Peristiwa seputar penampakan Bunda Maria dan tiga rahasia yang ia berikan menjadi latar belakang novel berjudul The Brother karya perdana Georgius Han. Bagi pria kelahiran tahun 1976 dengan sejumlah bakat ini The Brother adalah produk dari dorongan kuat untuk mengekspresikan ide-ide liarnya ke dalam karya tulis sekaligus merupakan akhir dari sebuah perjalanan panjang mencari jati diri. Saat pertama menyadari kehadiran buku ini, secara pribadi, dengan mempertimbangkan judul dan nama penulisnya, saya menduga The Brother adalah karya terjemahan. Tetapi ternyata The Brother benar-benar karya orang Indonesia keturunan Tionghoa dan diterbitkan di Indonesia oleh GagasMedia. Setelah menuntaskan isi novel, tersimpul kesan bahwa penulis memang berhasil mengekspresikan ide liarnya dengan dahsyat. Georgius Han memiliki keprigelan dalam merangkai kisah dengan perwatakan dan alur cerita yang memukau. Tak pelak, The Brother hadir menawan dan sungguh dapat dinikmati dengan lancar.
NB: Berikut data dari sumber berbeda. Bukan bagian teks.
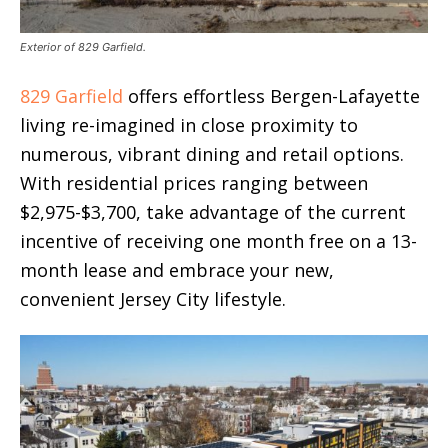
Exterior of 829 Garfield.
829 Garfield
offers effortless Bergen-Lafayette
living re-imagined in close proximity to
numerous, vibrant dining and retail options.
With residential prices ranging between
$2,975-$3,700, take advantage of the current
incentive of receiving one month free on a 13-
month lease and embrace your new,
convenient Jersey City lifestyle.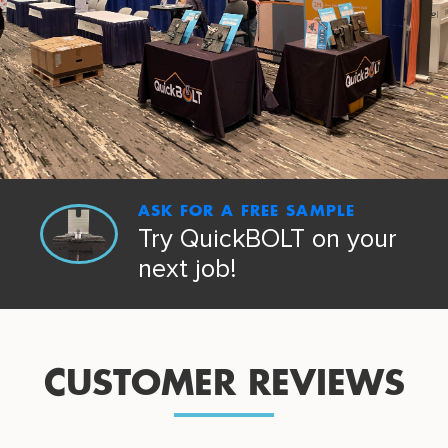
ASK FOR A FREE SAMPLE
Try QuickBOLT on your
next job!
CUSTOMER REVIEWS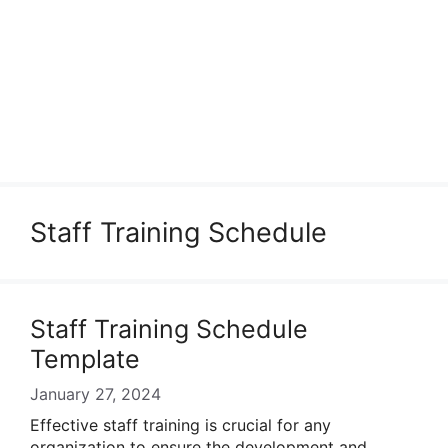
Staff Training Schedule
Staff Training Schedule
Template
January 27, 2024
Effective staff training is crucial for any
organization to ensure the development and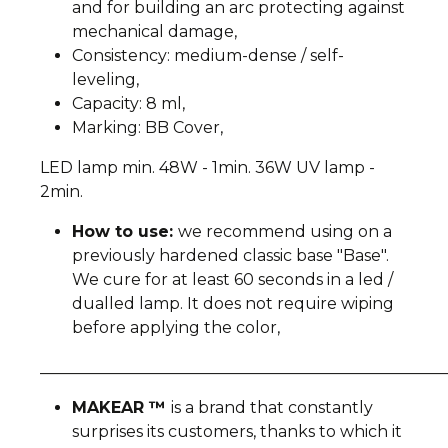
and for building an arc protecting against
mechanical damage,
Consistency: medium-dense / self-
leveling,
Capacity: 8 ml,
Marking: BB Cover,
LED lamp min. 48W - 1min. 36W UV lamp -
2min.
How to use:
we recommend using on a
previously hardened classic base "Base".
We cure for at least 60 seconds in a led /
dualled lamp. It does not require wiping
before applying the color,
__________________________________________________
MAKEAR ™
is a brand that constantly
surprises its customers, thanks to which it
Setelah latar belakang cerita, Han membuka The Brother
menggunakan Yerusalem Abad 1 sebagai latar. Seorang lelaki muda, anak
tukang kayu, membantai sejumlah manusia di Bait Allah Yerusalem, lengan
kirinya putus, kemudian ia mati oleh puluhan anak panah pasukan Romawi
yang menancap di seluruh tubuhnya.
Cerita
beralih ke Indonesia, ke Desa Kapencar, Wonosobo, 1980, ke dalam
kehidupan gadis cantik bernama Linda. Ia adalah putri tunggal Antonius
Chandra, keturunan Tionghoa pemilik perkebunan tembakau di kaki gunung
Sindoro. Percintaan Linda dengan seorang lelaki bernama Alex
menggiringnya kepada peristiwa yang akan merusak kehidupannya untuk
selamanya. Ia menjadi korban perkosaan 2 lelaki yang dikenal sebagai
biarawan (pastor) di desanya dan terusir dari sana setelah kehilangan
segalanya. Semarang, 22 Mei 1981, Linda memutuskan bunuh diri dengan
melompat ke Banjir Kanal.
Enam
belas tahun kemudian, 1997, di Semarang, Valiano Ovadya Christan (Val),
mengetahui jika 2 orang yang selama ini ia kenal sebagai orang tua,
ternyata hanyalah orang tua angkat. Hal ini diketahui Val setelah ibunya
meninggal dan menjelang kematian sang ayah. Ia merasa terpukul oleh
kematian mereka, lalu mencoba merusak hidupnya sendiri.
November
2010, di Padang Gurun Syria Timur, di sebuah lokasi penggalian, Injil
Hitam ditemukan. Saat bersamaan, Val, di Semarang, telah meninggalkan
usaha merusak kehidupannya dan menjadi seorang biarawan. Ia menyaksikan
penampakan seorang perempuan yang kemudian diyakininya sebagai Bunda
Maria. Bunda Maria memberikan gulungan surat yang merupakan surat
lengkap Lucia dos Santos. Surat Lucia memang tidak pernah dipublikasikan
oleh Vatikan secara lengkap. Tujuh cawan maut sebagai bayangan 7
malapetaka yang akan membuka hari kiamat tidak pernah dipublikasikan
karena pihak Vatikan memiliki pertimbangan sendiri. Surat ini mengantar
Val menuju Roma, terperangkap dalam bentrokan kepentingan 2 kubu.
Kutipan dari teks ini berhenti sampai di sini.